It all depends on your level of trust for the method of
authentication.  If you trust that IIS can properly retrieve the
user's information, then you can write an SSO solution for that
environment, granted all your target users are in an M$ domain and run
an M$ OS.

If this is not the case, you will need to find an alternative.
PKI/Smartcards have been discussed extensively, though I'm not sure if
a solution has been developed (maybe someone in that arena could share
what type of infrastructure/software they use for that type of
authentication, then again, maybe not).

From my observations, SSO solutions typically have a server component
that resides on the web server.  Certain areas of the web server can
then be marked as protected, where authentication is required for
users to access that portion of the site.  The SSO session is
established the first time a user authenticates to an SSO protected
site and those credentials persist for all/any access across other
sites that are protected using the same server side SSO software.  The
session persistence is accomplished by storing some session
information on the SSO policy server, and that is
cross-referenced/autheticated using a client-side cookie.

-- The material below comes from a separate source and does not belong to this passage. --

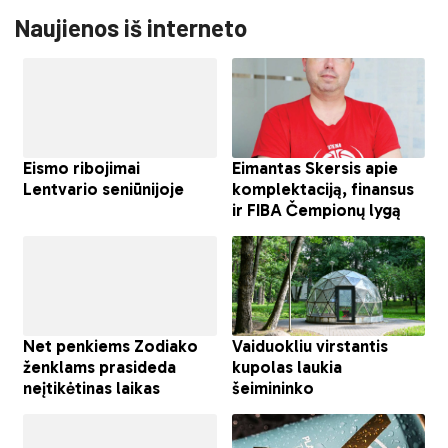
Naujienos iš interneto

For some free (some maybe not so free) alternatives:
http://www.josso.org/
http://www3.ca.com/solutions/Product.aspx?ID=166
https://opensso.dev.java.net/

Axton Grams

On 9/25/06, Jason Tuomy <[EMAIL PROTECTED]> wrote:
I'm looking to implement a Single Sign On via mid-tier.  I searched the
archives but couldn't find any details.  My customer is wanting to be able
to point a user to the mid-tier and get them past the authentication
without requiring the user to login.

This would mean to somehow get their login and password credentials from
their windows environment or something and pass it to the mid-tier and set
the user directly to where they need to be.

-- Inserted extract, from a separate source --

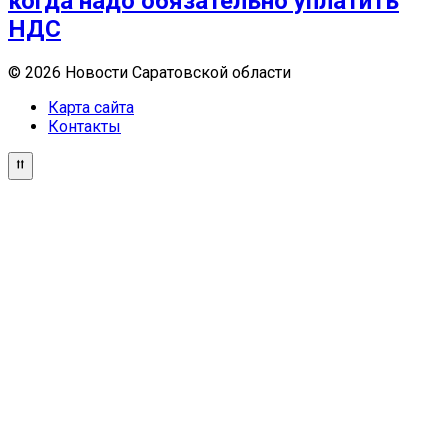
когда надо обязательно уплатить
НДС
© 2026 Новости Саратовской области
Карта сайта
Контакты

I found that there are plenty of SSO software out there that will get some
form of this data and put it into some kind of HTTP token that I could
then retrieve (via White Paper) and pass to mid-tier.

I was wondering if I have to have SSO software or is there some way to do
this without purchasing software.  Again, my customer doesn't want to have
the user do a login/password process to get to mid-tier.  So, using LDAP
doesn't seem to be the right process.  Unless I can retrive the password
and store it locally.

Any help would be greatly appreciated.  Thanks.